I understand the coefficients of a logistic equation can be interpreted as odd ratio. If a regularization term is added to control for over-fitting, how does this change the interpretation of the coefficients?
The coefficients that are returned standard with a logistic regression fit are not odds ratios. They represent the change in the log odds of 'success' associated with a one-unit change in their respective variable, when all else is held equal. If you exponentiate a coefficient, then you can interpret the result as an odds ratio (of course, this is not true of the intercept). More on this can be found in my answer here: Interpretation of simple predictions to odds ratios in logistic regression.
Adding a penalty to the model fit will (potentially) change the fitted value of the estimated coefficients, but it does not change the interpretation of the coefficients in the sense discussed in your question / above.*
* (I wonder if confusion about this statement is the origin of the recent downvote.) To be clearer: The fitted coefficient on $X_1$, $\hat\beta_1$ represents the change in the log odds of success associated with a 1-unit change in $X_1$ if there is no penalty term used in fitting the model and if a penalty term is used to fit the model. In neither case is it the odds ratio. However, $\exp(\hat\beta_1)$ is the odds ratio associated with a 1-unit change in $X_1$, again irrespective of whether a penalty term was used to fit the model. A model fitted with a penalty term can be interpreted within a Bayesian framework, but doesn't necessarily have to be. Moreover, even if it is, $\hat\beta_1$ still represents the change in the log odds of success associated with a 1-unit change in $X_1$ not an odds ratio.

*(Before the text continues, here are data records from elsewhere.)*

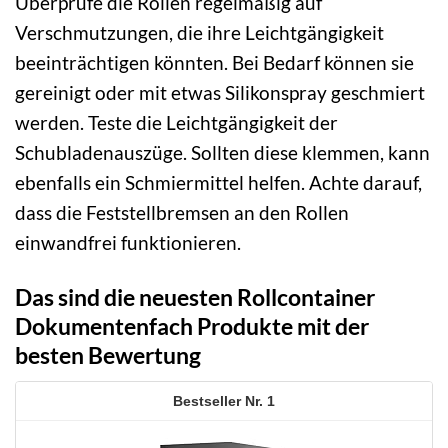
Überprüfe die Rollen regelmäßig auf
Verschmutzungen, die ihre Leichtgängigkeit
beeinträchtigen könnten. Bei Bedarf können sie
gereinigt oder mit etwas Silikonspray geschmiert
werden. Teste die Leichtgängigkeit der
Schubladenauszüge. Sollten diese klemmen, kann
ebenfalls ein Schmiermittel helfen. Achte darauf,
dass die Feststellbremsen an den Rollen
einwandfrei funktionieren.
Das sind die neuesten Rollcontainer
Dokumentenfach Produkte mit der
besten Bewertung
1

Regularized linear regression and regularized logistic regression can be interpreted nicely from a Bayesian point of view. The regularization parameter corresponds to a choice of prior distribution on the weights, for example, something like a normal distribution centered at zero with standard deviation given by the inverse of the regularization parameter. Then via your training data, these distributions are updated to finally give you the posterior distributions on the weights.
So, for example, a larger regularization parameter means that, as a prior, we think that the weights should be closer to zero, hence with this setup it's less likely that the posterior distributions will be supported far away from zero -- which agrees with the intuition of what regularization is "supposed to do".
For most implementations of regularized regression, the final output of the weights is just the expected value of the posterior distributions.
By the way, unregularized regression can be basically interpreted in the same way: it's the limit as the regularization parameter goes to zero.